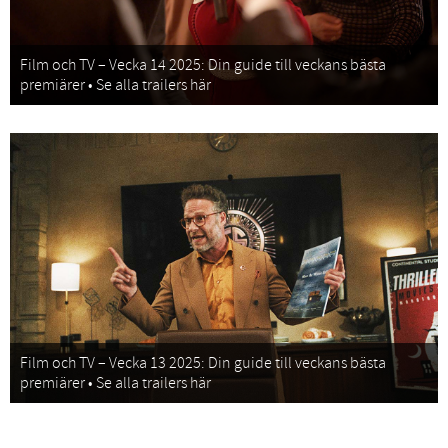
Film och TV – Vecka 14 2025: Din guide till veckans bästa
premiärer • Se alla trailers här
Film och TV – Vecka 13 2025: Din guide till veckans bästa
premiärer • Se alla trailers här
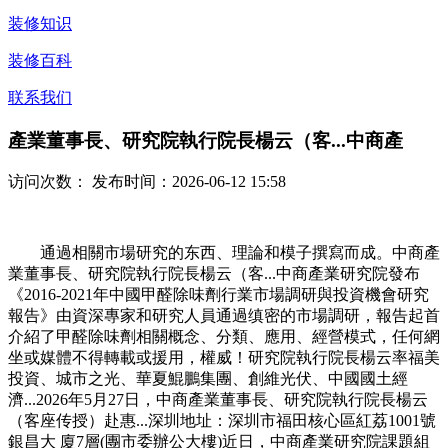
装修知识
装修百科
联系我们
產業董事長、研究院執行院長楊云（客...中商產
访问次数：
发布时间：2026-06-12 15:58
通過相關市場研究的东西、理論和模子撰寫而成。中商產
業董事長、研究院執行院長楊云（客...中商產業研究院發布
《2016-2021年中國甲醛除味劑行業市場調研與投資機會研究
報告》由資深專家和研究人員通過缜密的市場調研，報告起首
介紹了甲醛除味劑相關概念、分類、應用、經營模式，任何網
坐或媒體不得轉載或援用，權威！研究院執行院長楊云率福美
投資、城市之光、華夏鯤鵬集團、創維光伏、中國國土經
濟...2026年5月27日，中商產業董事長、研究院執行院長楊云
（客座传授）赴惠...深圳地址：深圳市福田核心區紅荔1001號
銀昌大 廈7層(團市委辦公大樓)近日，中商產業研究院課題組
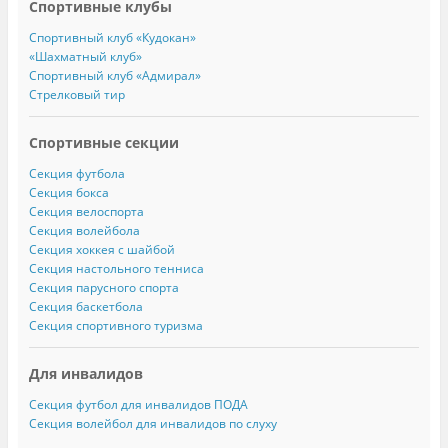
Спортивные клубы
Спортивный клуб «Кудокан»
«Шахматный клуб»
Спортивный клуб «Адмирал»
Стрелковый тир
Спортивные секции
Секция футбола
Секция бокса
Секция велоспорта
Секция волейбола
Секция хоккея с шайбой
Секция настольного тенниса
Секция парусного спорта
Секция баскетбола
Секция спортивного туризма
Для инвалидов
Секция футбол для инвалидов ПОДА
Секция волейбол для инвалидов по слуху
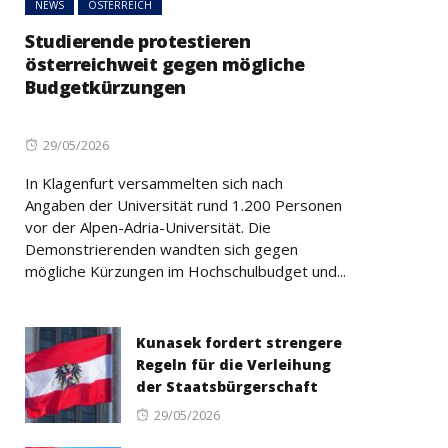
NEWS
ÖSTERREICH
Studierende protestieren
österreichweit gegen mögliche
Budgetkürzungen
Posted
29/05/2026
on
In Klagenfurt versammelten sich nach
Angaben der Universität rund 1.200 Personen
vor der Alpen-Adria-Universität. Die
Demonstrierenden wandten sich gegen
mögliche Kürzungen im Hochschulbudget und...
Kunasek fordert strengere
Regeln für die Verleihung
der Staatsbürgerschaft
Posted
29/05/2026
on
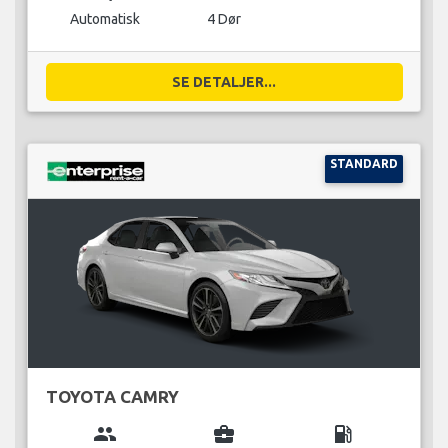
Automatisk
4 Dør
SE DETALJER...
STANDARD
TOYOTA CAMRY
group
business_center
local_gas_station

▶ What needs to be done
Beginning at the line above that contains "In Klagenfurt versammelten sich nach", repeat each line exactly through the one that contains "SE DETALJER...", and leave out the pictures.

▶ The answer
In Klagenfurt versammelten sich nach
Angaben der Universität rund 1.200 Personen
vor der Alpen-Adria-Universität. Die
Demonstrierenden wandten sich gegen
mögliche Kürzungen im Hochschulbudget und...
Kunasek fordert strengere
Regeln für die Verleihung
der Staatsbürgerschaft
Posted
29/05/2026
on
Automatisk
4 Dør
SE DETALJER...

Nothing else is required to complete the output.